Work required:
Filter the entries that follow, copying every line in which the word "hanya" appears.

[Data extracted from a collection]

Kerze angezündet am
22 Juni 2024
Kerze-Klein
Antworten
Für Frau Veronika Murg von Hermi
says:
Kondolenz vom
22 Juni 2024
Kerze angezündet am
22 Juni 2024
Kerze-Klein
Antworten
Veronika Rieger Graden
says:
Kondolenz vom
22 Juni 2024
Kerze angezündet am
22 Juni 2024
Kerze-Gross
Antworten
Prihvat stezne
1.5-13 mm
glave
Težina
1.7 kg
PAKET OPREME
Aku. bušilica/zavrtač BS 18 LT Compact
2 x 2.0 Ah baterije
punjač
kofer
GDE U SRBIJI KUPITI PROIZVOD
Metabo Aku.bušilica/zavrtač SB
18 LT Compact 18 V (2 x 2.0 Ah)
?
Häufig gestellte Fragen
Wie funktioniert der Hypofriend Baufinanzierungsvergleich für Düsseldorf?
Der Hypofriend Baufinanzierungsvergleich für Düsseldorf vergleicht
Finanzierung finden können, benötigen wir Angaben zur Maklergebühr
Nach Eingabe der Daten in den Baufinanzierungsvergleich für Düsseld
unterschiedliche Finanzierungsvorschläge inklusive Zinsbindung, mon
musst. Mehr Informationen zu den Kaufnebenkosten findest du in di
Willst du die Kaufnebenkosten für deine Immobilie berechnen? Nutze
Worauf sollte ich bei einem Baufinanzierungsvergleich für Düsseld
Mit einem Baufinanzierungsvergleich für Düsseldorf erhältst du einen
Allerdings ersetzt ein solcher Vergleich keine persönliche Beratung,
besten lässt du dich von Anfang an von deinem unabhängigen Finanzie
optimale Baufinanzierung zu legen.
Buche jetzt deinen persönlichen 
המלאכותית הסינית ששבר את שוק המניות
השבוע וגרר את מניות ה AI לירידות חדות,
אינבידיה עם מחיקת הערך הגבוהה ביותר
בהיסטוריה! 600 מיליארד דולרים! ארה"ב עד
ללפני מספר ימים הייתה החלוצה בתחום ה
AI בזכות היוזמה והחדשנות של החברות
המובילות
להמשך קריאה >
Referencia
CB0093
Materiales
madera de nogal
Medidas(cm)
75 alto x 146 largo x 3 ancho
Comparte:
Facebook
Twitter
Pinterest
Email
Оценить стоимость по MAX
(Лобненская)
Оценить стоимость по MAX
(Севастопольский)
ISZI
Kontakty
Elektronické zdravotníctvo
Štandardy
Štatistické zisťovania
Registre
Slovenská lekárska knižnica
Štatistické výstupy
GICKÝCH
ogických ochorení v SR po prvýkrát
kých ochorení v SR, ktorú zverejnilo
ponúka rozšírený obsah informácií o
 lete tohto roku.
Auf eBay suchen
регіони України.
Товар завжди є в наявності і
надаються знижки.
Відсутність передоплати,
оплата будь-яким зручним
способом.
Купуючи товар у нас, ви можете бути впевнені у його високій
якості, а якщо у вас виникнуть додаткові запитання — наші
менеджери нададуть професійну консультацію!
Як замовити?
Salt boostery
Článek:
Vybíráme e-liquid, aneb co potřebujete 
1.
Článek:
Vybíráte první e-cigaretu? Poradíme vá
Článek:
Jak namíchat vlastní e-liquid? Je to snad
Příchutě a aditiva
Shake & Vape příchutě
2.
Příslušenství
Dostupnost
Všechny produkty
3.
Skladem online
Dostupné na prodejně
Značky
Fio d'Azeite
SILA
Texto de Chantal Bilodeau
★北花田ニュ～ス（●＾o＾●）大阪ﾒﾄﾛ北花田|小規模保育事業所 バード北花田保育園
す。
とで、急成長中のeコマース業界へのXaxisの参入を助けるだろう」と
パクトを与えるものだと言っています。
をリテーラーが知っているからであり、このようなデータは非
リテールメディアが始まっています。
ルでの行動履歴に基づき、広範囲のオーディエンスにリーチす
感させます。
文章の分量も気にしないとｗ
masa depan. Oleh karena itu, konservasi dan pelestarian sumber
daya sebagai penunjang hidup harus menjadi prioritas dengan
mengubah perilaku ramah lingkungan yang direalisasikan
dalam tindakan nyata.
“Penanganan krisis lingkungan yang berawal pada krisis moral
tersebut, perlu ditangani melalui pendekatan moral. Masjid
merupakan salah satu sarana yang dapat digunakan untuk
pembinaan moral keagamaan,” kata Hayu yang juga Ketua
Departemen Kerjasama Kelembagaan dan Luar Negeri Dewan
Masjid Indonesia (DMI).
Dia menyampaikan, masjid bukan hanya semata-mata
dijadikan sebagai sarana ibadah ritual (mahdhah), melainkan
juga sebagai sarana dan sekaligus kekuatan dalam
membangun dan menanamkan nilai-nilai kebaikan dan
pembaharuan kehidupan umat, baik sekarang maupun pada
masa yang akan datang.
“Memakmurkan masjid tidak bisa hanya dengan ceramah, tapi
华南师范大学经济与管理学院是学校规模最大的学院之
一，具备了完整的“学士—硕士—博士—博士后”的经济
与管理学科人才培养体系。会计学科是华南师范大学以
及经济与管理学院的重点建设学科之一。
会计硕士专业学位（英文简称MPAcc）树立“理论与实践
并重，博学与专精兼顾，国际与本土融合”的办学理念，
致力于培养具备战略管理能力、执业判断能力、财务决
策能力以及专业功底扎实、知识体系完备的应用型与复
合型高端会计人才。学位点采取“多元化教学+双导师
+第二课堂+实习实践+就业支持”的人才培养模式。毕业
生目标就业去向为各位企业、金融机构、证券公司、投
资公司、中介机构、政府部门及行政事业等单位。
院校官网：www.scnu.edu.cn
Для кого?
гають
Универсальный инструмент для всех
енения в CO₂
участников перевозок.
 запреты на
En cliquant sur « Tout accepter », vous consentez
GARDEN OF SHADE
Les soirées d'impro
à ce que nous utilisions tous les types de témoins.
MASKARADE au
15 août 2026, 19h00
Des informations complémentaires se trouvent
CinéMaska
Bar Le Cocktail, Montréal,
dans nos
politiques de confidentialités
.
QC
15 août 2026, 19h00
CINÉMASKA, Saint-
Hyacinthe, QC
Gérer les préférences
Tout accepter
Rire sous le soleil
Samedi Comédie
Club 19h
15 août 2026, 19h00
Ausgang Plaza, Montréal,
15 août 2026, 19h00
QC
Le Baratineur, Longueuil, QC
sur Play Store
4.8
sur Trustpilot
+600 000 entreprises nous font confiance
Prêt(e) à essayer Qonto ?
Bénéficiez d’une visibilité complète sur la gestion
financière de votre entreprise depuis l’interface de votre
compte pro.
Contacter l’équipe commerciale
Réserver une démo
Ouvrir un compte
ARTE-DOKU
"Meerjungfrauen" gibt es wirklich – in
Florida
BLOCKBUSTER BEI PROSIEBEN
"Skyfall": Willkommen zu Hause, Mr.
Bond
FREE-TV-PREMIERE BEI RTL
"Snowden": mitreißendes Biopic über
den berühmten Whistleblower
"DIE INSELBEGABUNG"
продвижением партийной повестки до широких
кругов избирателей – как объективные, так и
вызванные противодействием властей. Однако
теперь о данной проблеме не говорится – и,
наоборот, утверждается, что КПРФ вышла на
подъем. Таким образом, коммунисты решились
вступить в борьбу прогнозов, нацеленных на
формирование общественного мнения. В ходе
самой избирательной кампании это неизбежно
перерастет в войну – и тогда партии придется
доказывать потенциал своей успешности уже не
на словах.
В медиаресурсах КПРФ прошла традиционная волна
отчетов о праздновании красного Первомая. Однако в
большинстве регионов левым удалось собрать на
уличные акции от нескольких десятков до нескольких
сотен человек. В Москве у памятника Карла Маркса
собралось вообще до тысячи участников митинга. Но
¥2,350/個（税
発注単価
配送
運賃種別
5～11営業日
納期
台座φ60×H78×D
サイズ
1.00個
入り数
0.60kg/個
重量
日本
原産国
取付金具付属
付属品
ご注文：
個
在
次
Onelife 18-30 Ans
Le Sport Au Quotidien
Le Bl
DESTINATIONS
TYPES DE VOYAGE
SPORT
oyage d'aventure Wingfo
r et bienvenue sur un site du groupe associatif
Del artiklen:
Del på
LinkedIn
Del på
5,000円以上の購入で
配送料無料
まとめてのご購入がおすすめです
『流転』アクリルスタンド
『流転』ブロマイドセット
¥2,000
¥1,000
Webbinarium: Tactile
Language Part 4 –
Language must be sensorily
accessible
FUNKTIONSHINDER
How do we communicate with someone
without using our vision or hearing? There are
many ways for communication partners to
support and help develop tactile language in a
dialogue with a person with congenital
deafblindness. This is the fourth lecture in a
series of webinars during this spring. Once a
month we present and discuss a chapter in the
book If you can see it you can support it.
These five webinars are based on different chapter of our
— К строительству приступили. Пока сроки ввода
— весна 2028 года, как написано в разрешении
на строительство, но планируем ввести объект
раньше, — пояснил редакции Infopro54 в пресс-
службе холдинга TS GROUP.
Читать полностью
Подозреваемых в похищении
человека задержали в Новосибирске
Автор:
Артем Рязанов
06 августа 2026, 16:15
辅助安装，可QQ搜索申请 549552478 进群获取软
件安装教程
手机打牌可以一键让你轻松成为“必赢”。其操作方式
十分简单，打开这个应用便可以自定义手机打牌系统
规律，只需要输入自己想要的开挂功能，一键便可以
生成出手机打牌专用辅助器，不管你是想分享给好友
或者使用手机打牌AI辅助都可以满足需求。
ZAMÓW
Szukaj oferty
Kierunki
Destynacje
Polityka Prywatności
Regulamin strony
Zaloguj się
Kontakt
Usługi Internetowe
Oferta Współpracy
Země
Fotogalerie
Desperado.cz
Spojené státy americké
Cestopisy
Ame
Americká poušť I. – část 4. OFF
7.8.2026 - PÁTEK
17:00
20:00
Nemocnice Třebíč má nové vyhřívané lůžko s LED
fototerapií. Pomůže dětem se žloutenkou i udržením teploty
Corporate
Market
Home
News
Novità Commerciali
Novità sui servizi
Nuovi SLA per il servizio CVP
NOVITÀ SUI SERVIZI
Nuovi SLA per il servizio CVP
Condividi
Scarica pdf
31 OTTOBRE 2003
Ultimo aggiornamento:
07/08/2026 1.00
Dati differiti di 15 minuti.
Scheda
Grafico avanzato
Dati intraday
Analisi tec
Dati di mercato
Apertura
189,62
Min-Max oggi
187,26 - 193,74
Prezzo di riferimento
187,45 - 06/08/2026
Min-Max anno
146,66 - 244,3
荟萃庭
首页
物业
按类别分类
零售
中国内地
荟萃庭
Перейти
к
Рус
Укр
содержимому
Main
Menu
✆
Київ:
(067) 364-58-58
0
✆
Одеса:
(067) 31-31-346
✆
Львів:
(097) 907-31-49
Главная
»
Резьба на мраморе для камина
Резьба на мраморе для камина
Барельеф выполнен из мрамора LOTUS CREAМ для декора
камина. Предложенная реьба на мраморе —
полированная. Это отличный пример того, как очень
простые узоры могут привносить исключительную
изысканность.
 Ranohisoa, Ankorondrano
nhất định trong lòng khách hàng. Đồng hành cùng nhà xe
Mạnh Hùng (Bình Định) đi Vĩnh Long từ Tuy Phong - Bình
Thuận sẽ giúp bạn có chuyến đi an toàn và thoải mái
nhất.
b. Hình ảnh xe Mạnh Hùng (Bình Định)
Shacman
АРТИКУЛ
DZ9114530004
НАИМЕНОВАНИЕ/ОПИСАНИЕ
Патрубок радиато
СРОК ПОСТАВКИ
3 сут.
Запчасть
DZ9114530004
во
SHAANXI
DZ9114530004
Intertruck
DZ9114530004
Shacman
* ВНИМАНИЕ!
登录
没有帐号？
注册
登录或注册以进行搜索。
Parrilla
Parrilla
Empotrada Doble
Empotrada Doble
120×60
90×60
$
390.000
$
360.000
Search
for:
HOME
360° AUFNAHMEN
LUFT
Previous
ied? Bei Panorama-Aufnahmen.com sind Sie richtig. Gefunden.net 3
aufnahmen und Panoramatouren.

Response area:
Dia menyampaikan, masjid bukan hanya semata-mata
“Memakmurkan masjid tidak bisa hanya dengan ceramah, tapi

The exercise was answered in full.